- Saved entries -

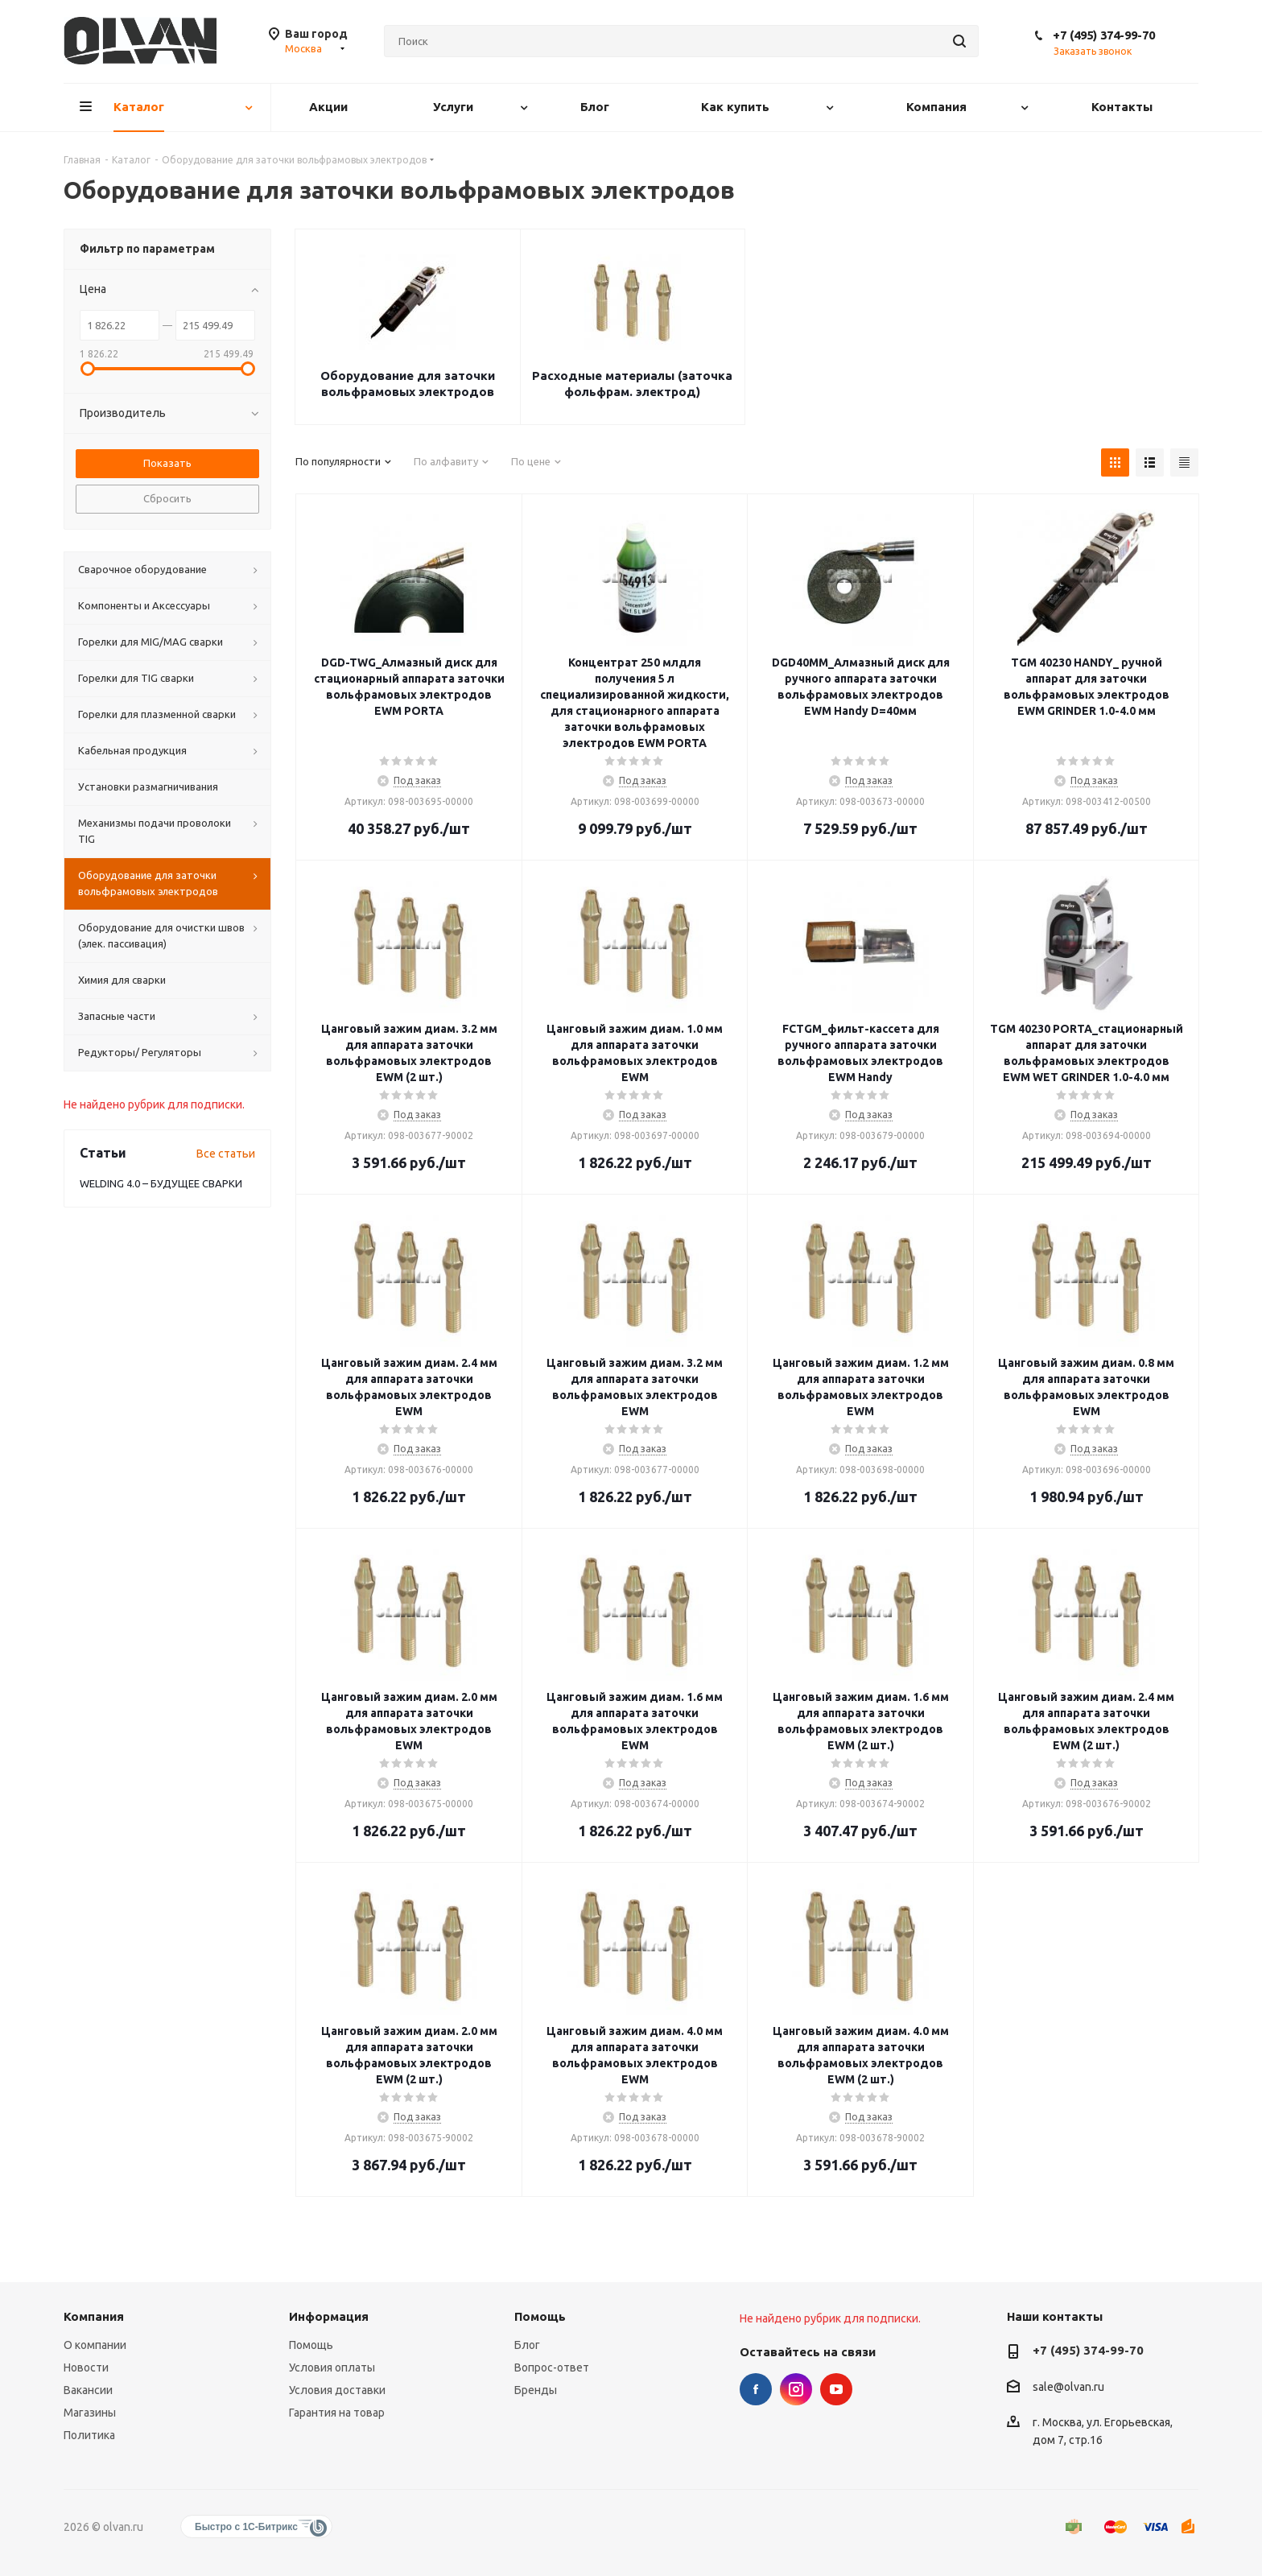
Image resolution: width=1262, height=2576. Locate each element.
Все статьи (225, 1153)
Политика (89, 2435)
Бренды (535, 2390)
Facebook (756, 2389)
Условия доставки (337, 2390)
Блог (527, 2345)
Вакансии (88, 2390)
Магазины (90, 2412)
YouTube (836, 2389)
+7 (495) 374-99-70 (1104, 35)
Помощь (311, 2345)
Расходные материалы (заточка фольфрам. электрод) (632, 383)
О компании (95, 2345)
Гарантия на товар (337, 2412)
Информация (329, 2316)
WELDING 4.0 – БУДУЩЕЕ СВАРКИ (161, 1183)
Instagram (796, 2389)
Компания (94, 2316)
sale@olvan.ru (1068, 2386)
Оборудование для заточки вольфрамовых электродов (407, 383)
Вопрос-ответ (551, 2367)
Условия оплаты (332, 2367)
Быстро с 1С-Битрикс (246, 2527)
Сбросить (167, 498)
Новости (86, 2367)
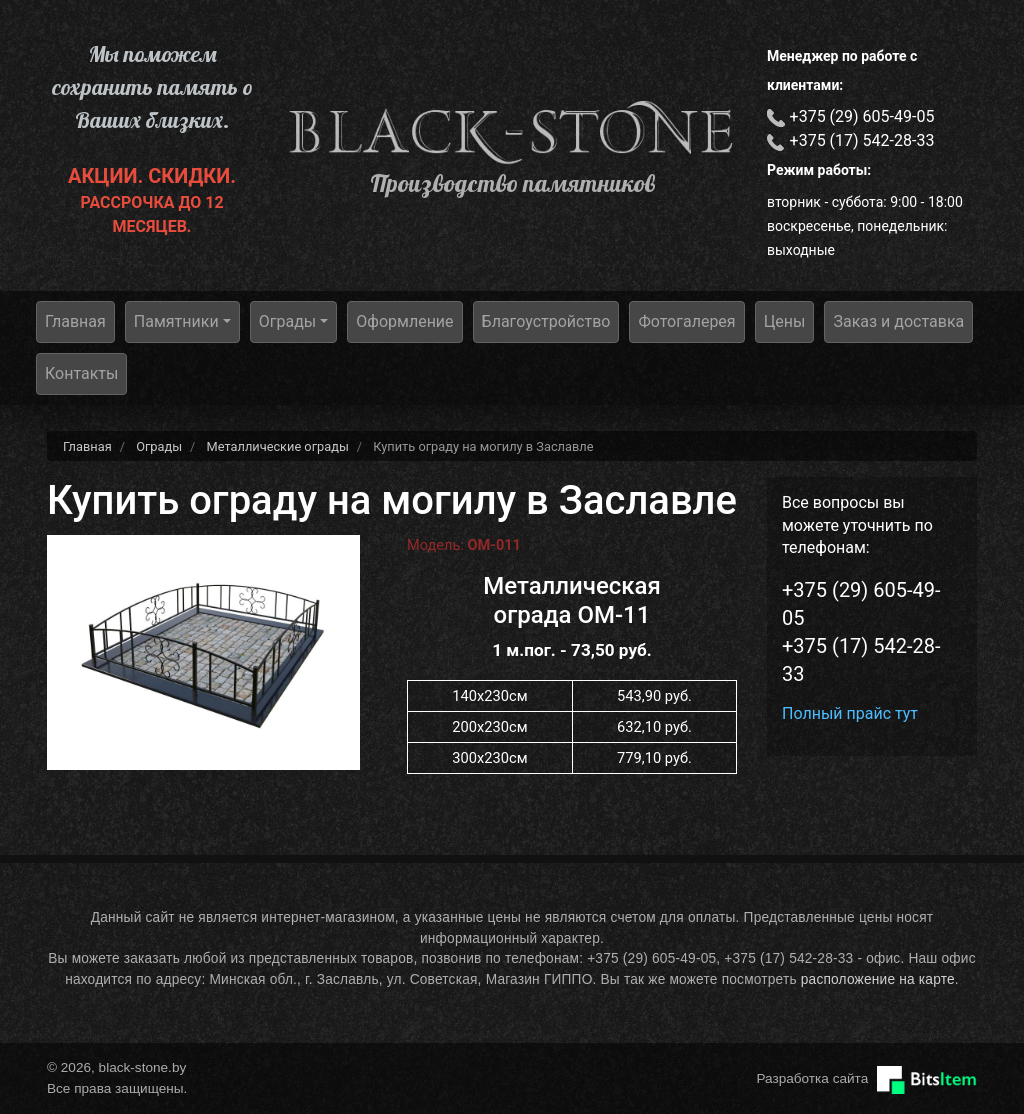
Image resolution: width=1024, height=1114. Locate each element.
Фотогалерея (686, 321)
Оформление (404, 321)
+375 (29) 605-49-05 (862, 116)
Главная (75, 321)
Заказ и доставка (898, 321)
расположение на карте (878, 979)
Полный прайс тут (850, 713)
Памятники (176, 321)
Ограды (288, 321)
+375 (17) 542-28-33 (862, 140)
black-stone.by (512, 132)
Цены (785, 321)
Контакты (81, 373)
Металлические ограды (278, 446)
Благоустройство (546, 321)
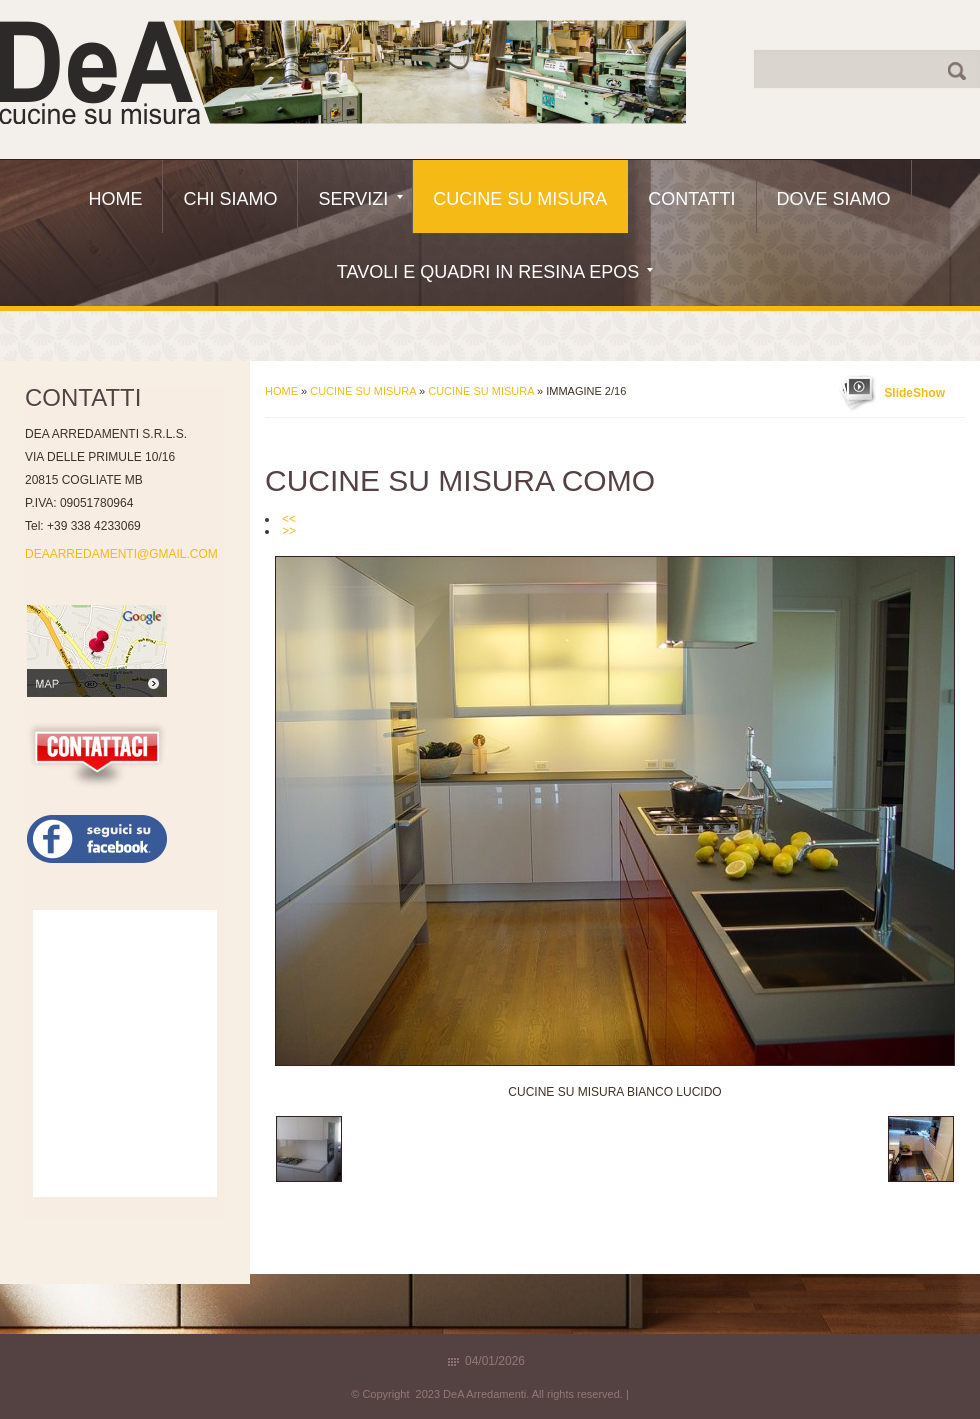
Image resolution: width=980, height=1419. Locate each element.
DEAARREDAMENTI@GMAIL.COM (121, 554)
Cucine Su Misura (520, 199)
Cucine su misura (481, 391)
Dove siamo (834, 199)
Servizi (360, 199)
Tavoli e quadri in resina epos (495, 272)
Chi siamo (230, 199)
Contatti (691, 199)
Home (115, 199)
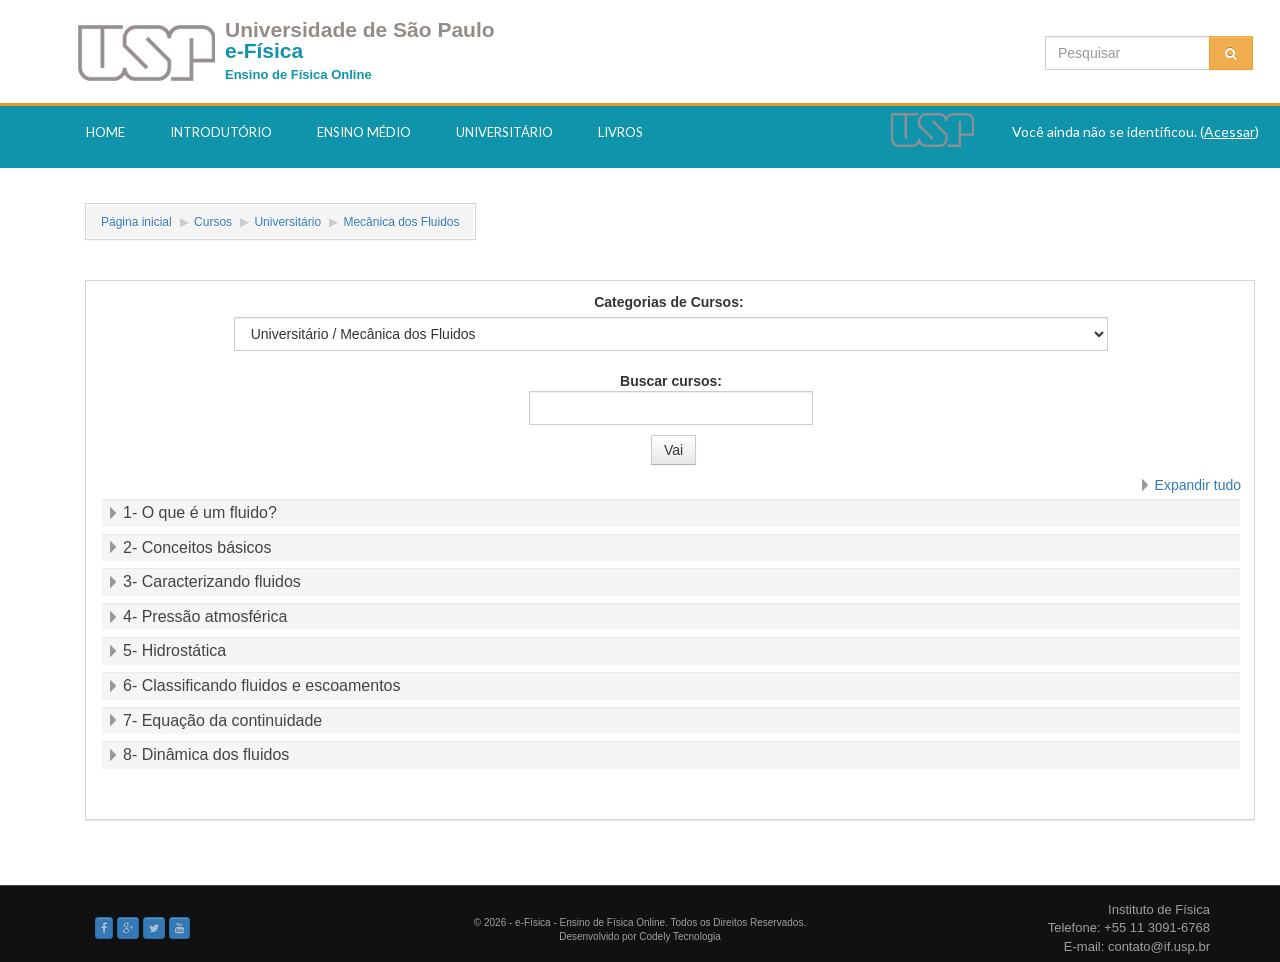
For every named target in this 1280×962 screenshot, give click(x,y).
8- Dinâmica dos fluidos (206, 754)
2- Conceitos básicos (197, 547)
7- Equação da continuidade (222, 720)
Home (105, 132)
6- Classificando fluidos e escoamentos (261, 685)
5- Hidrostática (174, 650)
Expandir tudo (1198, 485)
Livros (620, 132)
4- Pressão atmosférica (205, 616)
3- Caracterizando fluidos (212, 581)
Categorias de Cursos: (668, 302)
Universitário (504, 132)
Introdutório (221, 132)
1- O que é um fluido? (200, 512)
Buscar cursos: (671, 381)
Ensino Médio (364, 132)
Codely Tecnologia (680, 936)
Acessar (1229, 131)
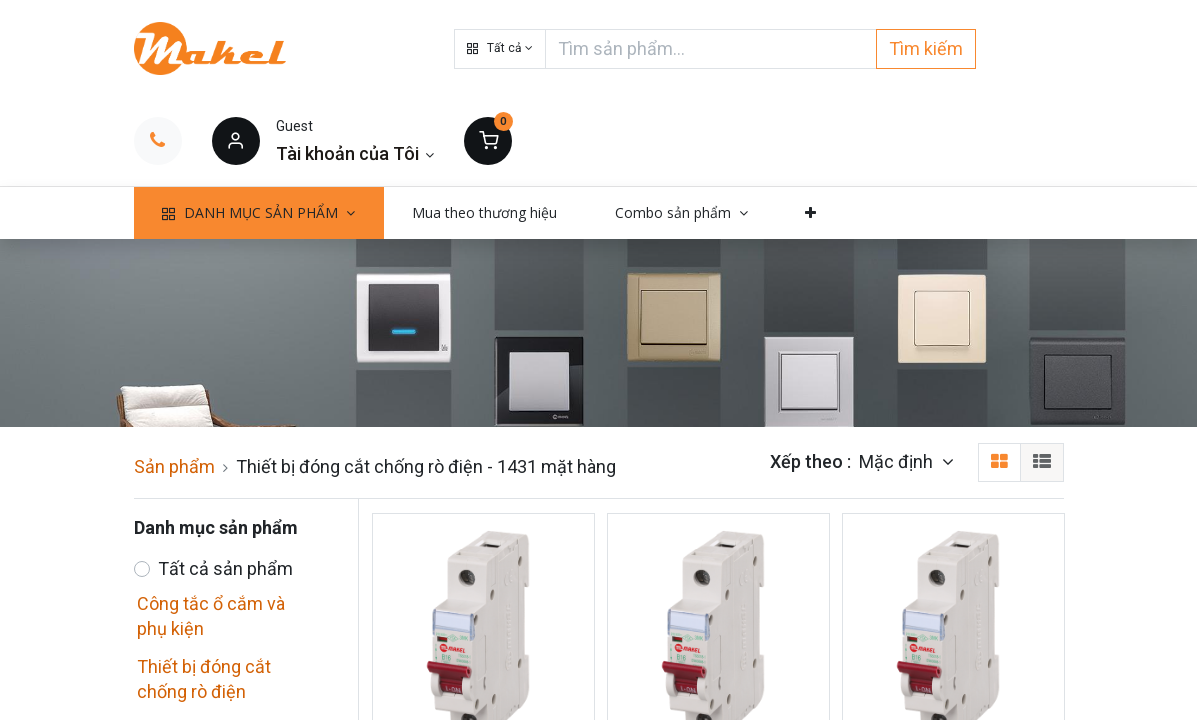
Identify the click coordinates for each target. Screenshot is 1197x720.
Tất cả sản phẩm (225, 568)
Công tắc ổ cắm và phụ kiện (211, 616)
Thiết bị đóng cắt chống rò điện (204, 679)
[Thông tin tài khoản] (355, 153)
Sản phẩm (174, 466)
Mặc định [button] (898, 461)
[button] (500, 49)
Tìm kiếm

- Task requirements -
Retype the records exactly. Any image in them should not appear in what you write.

- Task response -
Image resolution: width=1262, height=2576. Locate each element.
Все статьи (225, 1153)
Политика (89, 2435)
Бренды (535, 2390)
Facebook (756, 2389)
Условия доставки (337, 2390)
Блог (527, 2345)
Вакансии (88, 2390)
Магазины (90, 2412)
YouTube (836, 2389)
+7 (495) 374-99-70 (1104, 35)
Помощь (311, 2345)
Расходные материалы (заточка фольфрам. электрод) (632, 383)
О компании (95, 2345)
Гарантия на товар (337, 2412)
Информация (329, 2316)
WELDING 4.0 – БУДУЩЕЕ СВАРКИ (161, 1183)
Instagram (796, 2389)
Компания (94, 2316)
sale@olvan.ru (1068, 2386)
Оборудование для заточки вольфрамовых электродов (407, 383)
Вопрос-ответ (551, 2367)
Условия оплаты (332, 2367)
Быстро с 1С-Битрикс (246, 2527)
Сбросить (167, 498)
Новости (86, 2367)
Image resolution: width=1024, height=1114. Locate each element.
Фотогалерея (686, 321)
Оформление (404, 321)
+375 (29) 605-49-05 (862, 116)
Главная (75, 321)
Заказ и доставка (898, 321)
расположение на карте (878, 979)
Полный прайс тут (850, 713)
Памятники (176, 321)
Ограды (288, 321)
+375 (17) 542-28-33 (862, 140)
black-stone.by (512, 132)
Цены (785, 321)
Контакты (81, 373)
Металлические ограды (278, 446)
Благоустройство (546, 321)
Image resolution: width=980, height=1419. Locate each element.
DEAARREDAMENTI@GMAIL.COM (121, 554)
Cucine Su Misura (520, 199)
Cucine su misura (481, 391)
Dove siamo (834, 199)
Servizi (360, 199)
Tavoli e quadri in resina epos (495, 272)
Chi siamo (230, 199)
Contatti (691, 199)
Home (115, 199)
For every named target in this 1280×962 screenshot, give click(x,y).
8- Dinâmica dos fluidos (206, 754)
2- Conceitos básicos (197, 547)
7- Equação da continuidade (222, 720)
Home (105, 132)
6- Classificando fluidos e escoamentos (261, 685)
5- Hidrostática (174, 650)
Expandir tudo (1198, 485)
Livros (620, 132)
4- Pressão atmosférica (205, 616)
3- Caracterizando fluidos (212, 581)
Categorias de Cursos: (668, 302)
Universitário (504, 132)
Introdutório (221, 132)
1- O que é um fluido? (200, 512)
Buscar cursos: (671, 381)
Ensino Médio (364, 132)
Codely Tecnologia (680, 936)
Acessar (1229, 131)
Identify the click coordinates for each target. Screenshot is 1197x720.
Tất cả sản phẩm (225, 568)
Công tắc ổ cắm và phụ kiện (211, 616)
Thiết bị đóng cắt chống rò điện (204, 679)
[Thông tin tài khoản] (355, 153)
Sản phẩm (174, 466)
Mặc định [button] (898, 461)
[button] (500, 49)
Tìm kiếm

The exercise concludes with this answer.